Fluffing the pillows for China's luxury globe-trotters
Chinese tourists, carry a Chinese flag as they visit the Eiffel Tower in Paris Thursday Sept.2, 2004 (AP Photo/Michel Euler)
Several hundred years ago, young British aristocrats started taking the Grand Tour after they finished at Oxbridge, in search of art, culture and other hedonistic pleasures at ruins, museums and bordellos on the continent.
Now, nouveau riche from emerging markets are following the footsteps of English nobility in reach of new luxury experiences, such as visiting the ruins of great empires.
A wealthy Chinese businessman recently paid $US1.5 million ($1.7 million) to a British luxury travel website for a tour package that will take him to nearly 1000 UNESCO World Heritage sites during the next two years. Meanwhile, his son bought his second Piaget watch (a Piaget Emperador retails for $23,000) and also signed up to dive with hammerhead sharks, according to a 2013 Luxury Society newsletter.
The story of this Chinese businessman’s family is part of broader seismic shift in the global luxury goods industry. Worldwide, luxury is shifting rapidly from ‘having’ to ‘being’ – that is, consumers are moving from owning a luxury product to experiencing a luxury, according to Boston Consulting Group’s report Shock of the new chic: dealing with new complexity in the business of luxury.
The business of luxury experiences such as dining at Michelin restaurants or African Safari hunting trips is growing faster than the traditional luxury business of selling branded clothes, watches, cosmetics and jewellery. Spending on luxury experiences accounts for more than half of the estimated $1.8 trillion revenue in the industry.
Sarah Willersdorf, a principal at the BCG’s New York office, told Business Spectator that changing demographics was one of the key factors behind the shift in the luxury industry.
“It is basically the ageing consumers,” Willersdorf says. “Baby boomers who really drove that first wave are now in their sixties, so they already have all the watches and bags they need and they are spending more and more on vacations, meals and experiences. Chinese consumers are not that far behind.”
BCG’s 2013 Global Consumer Sentiment Survey reveals that nearly 30 per cent of Chinese consumers prefer enriching experiences over products. In comparison, more than half of American consumers value experiences over goods.

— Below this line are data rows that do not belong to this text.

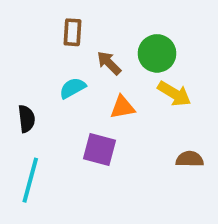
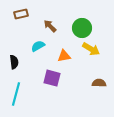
brown rectangle: (73, 32) -> (21, 14), moved, turned 72
brown arrow: (109, 63) -> (50, 26), moved

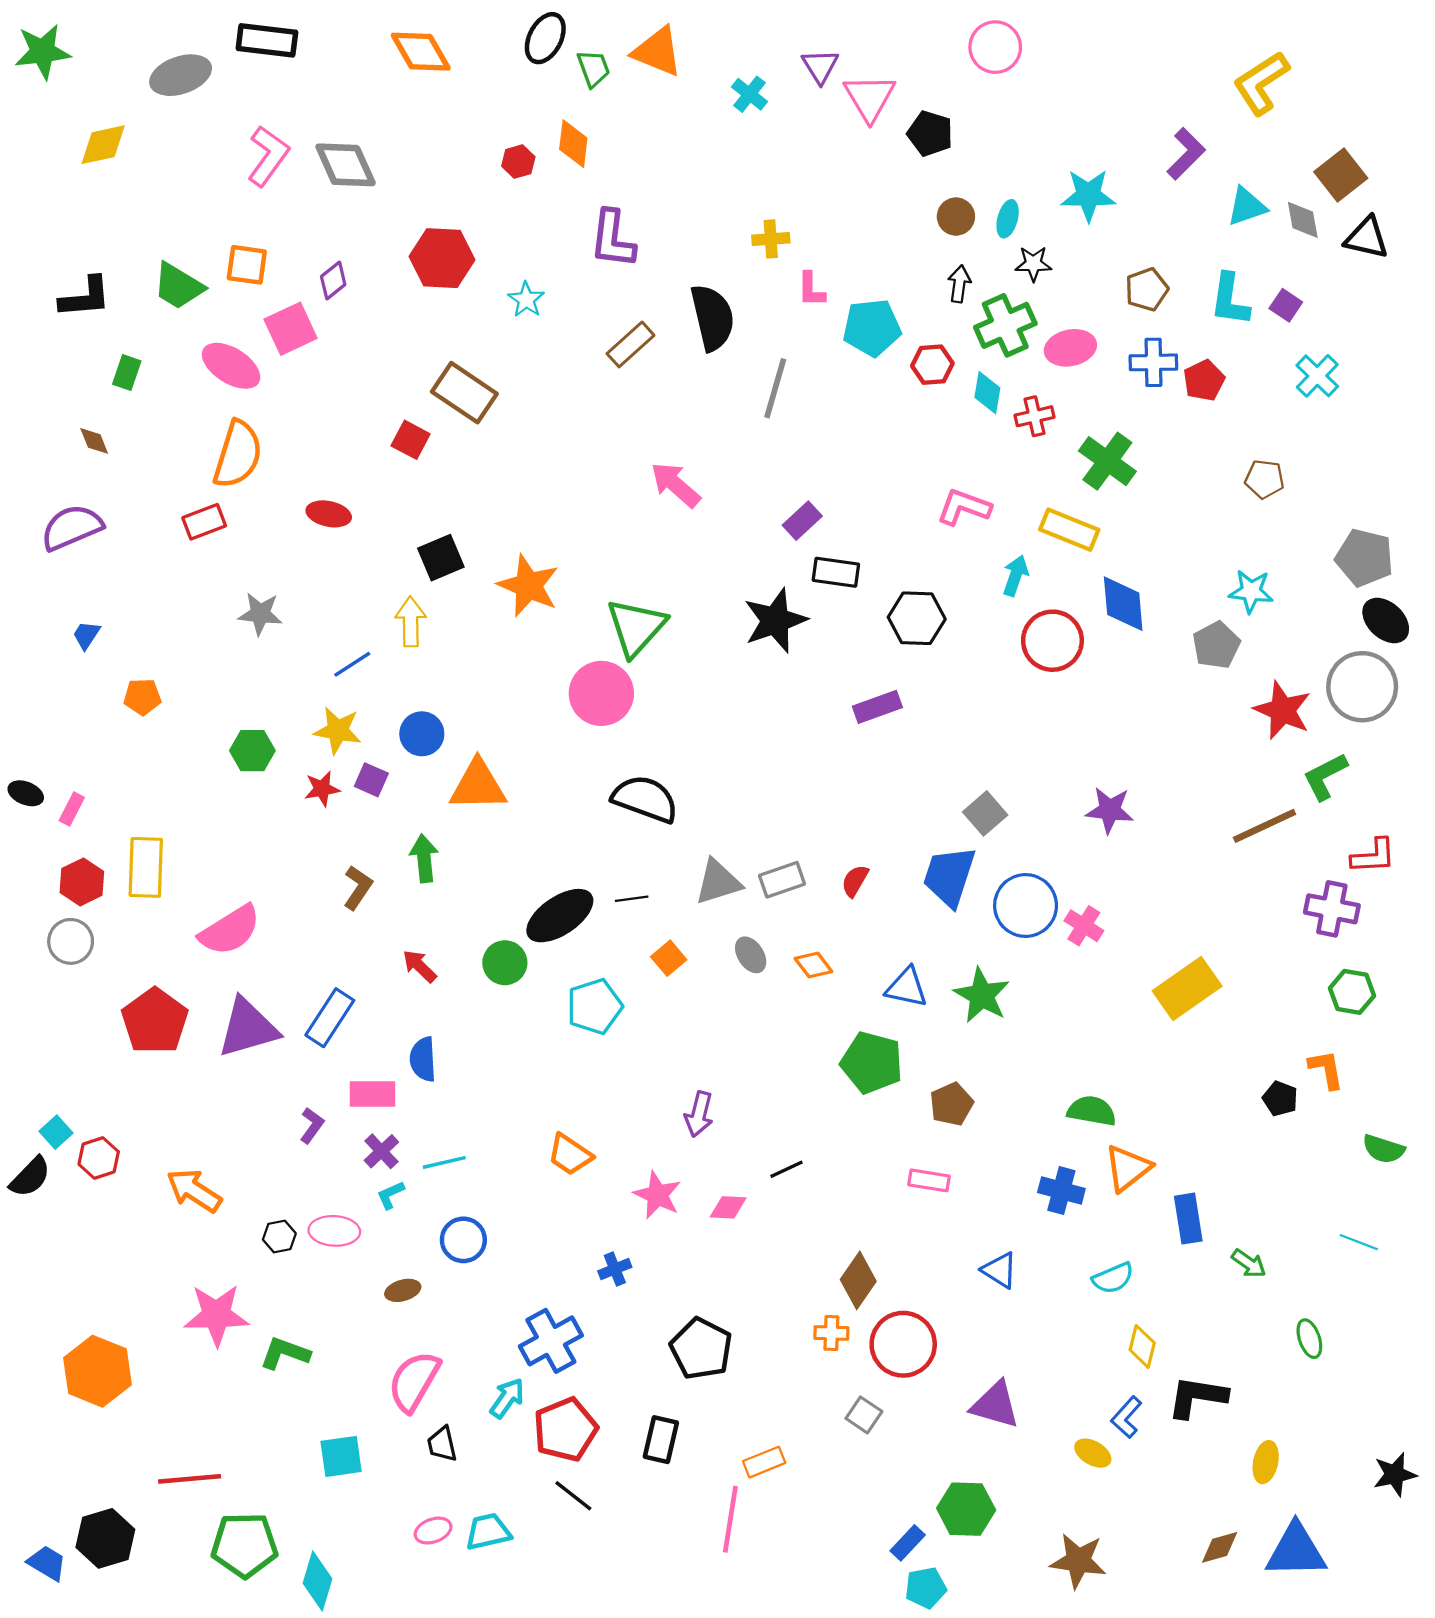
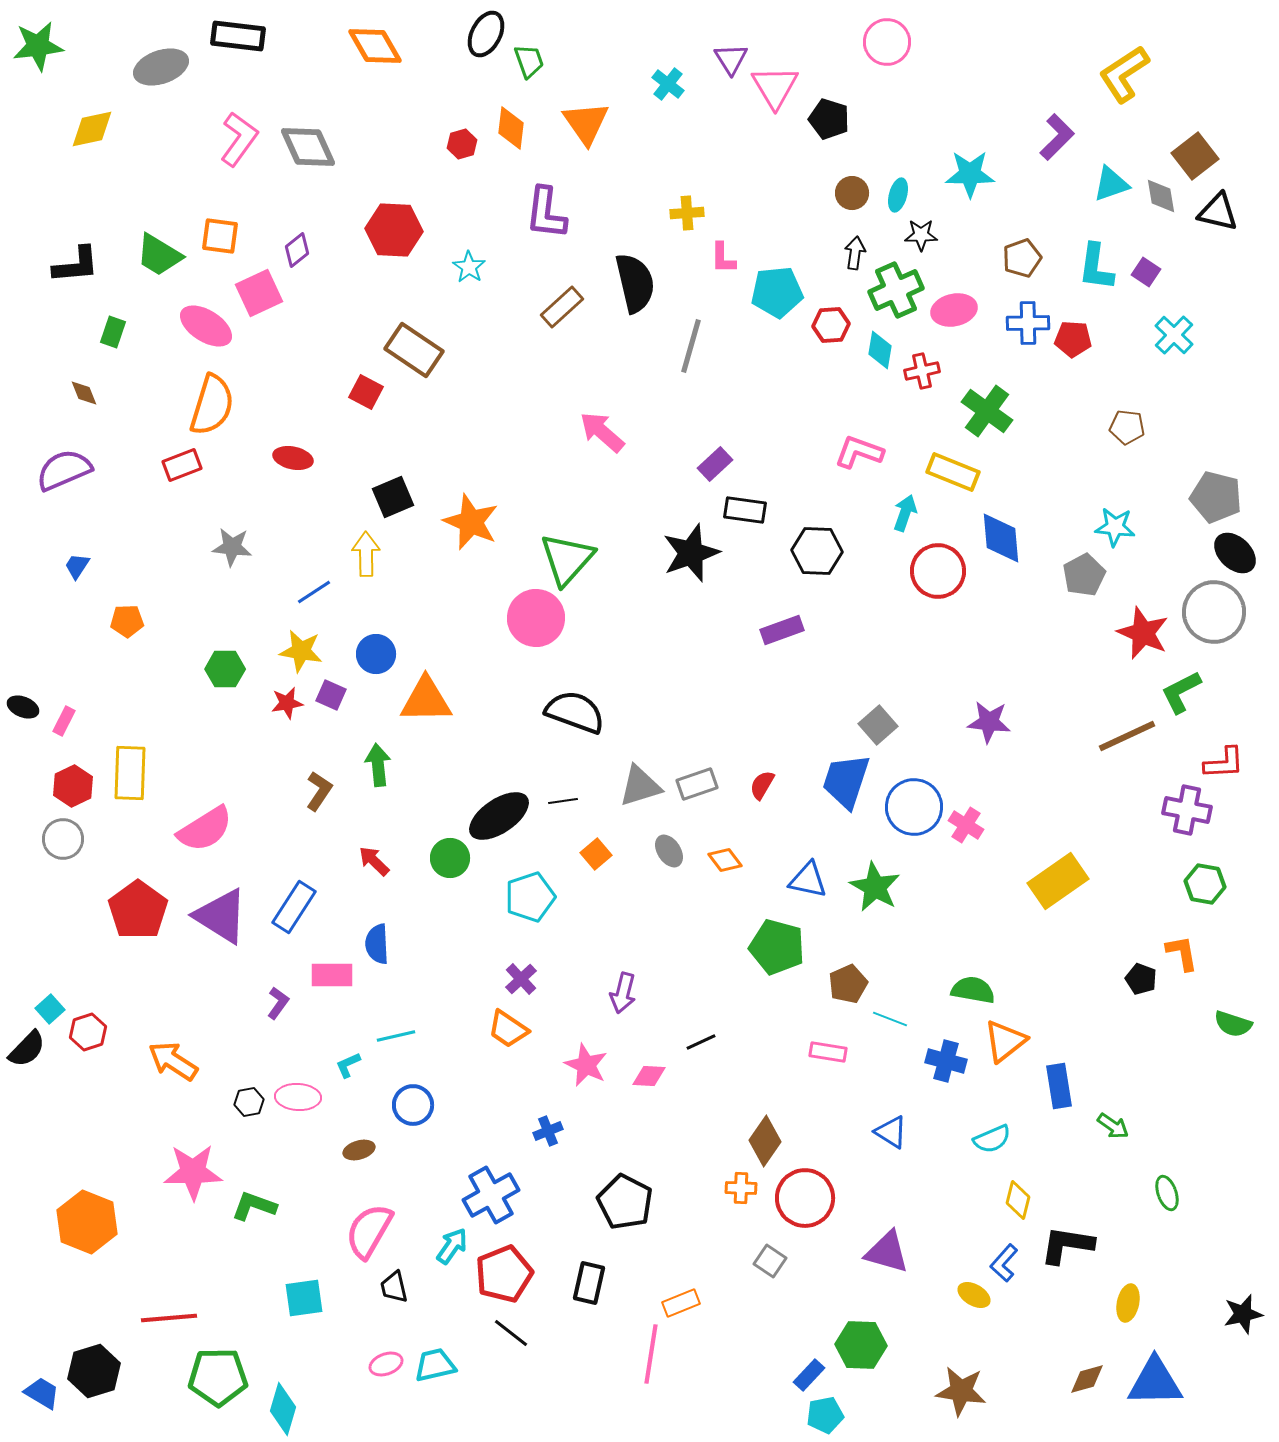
orange triangle: (657, 52) -> (586, 123), moved, turned 33
red pentagon: (1204, 380) -> (1073, 339), turned 30
purple triangle: (248, 1028) -> (221, 916), turned 48
purple cross: (381, 1151) -> (521, 979), moved
cyan line: (1359, 1242) -> (890, 1019), moved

This reflects a natural progression in buying habits. Newly affluent consumers like to buy branded goods to show off their status. Once they have bought all these tangible goods they want to have unique experiences.
Australian tourism operators and promotion agencies should be prepared to take advantage of this shifting trend in the global luxury industry. This country has a unique natural beauty and gastronomic culture that should be on the radar of global luxury travellers.
Melbourne and Sydney have emerged as two top global luxury shopping cities thanks to burgeoning local wealth and the ever-increasing number of Chinese tourists who typically spend 40 per cent of their travel budget on shopping.
China is about to become the world’s largest exporter of tourists and they are already the world’s largest group of tax-free shoppers. By the end of this decade, Chinese tourists will constitute 30 per cent of all tourists in Sydney, Melbourne and Japan; 10 per cent in the US; and 50 per cent in South Korea.
As the former executive of Tourism Australia, Andrew McEvoy, said: “China is our fastest growing and highest yielding market. So the idea of cheap and cheerful Chinese is wrong. China will be a one million person and $10 billion market for Australia by 2020.”
Willersdorf says it is important for Australian businesses to undertake more marketing activities in China to raise their brand awareness, as the majority of Chinese shoppers decide what they are going to buy before they leave their home country.
“They could benefit from really trying to build a brand and market more to the Chinese consumers in their own country before they even get on the plane,” she says.
As we are looking for new drivers to boost our slowing economy after the end of mining boom, it is imperative the government and businesses take advantage of this shifting trend in the global luxury travel industry.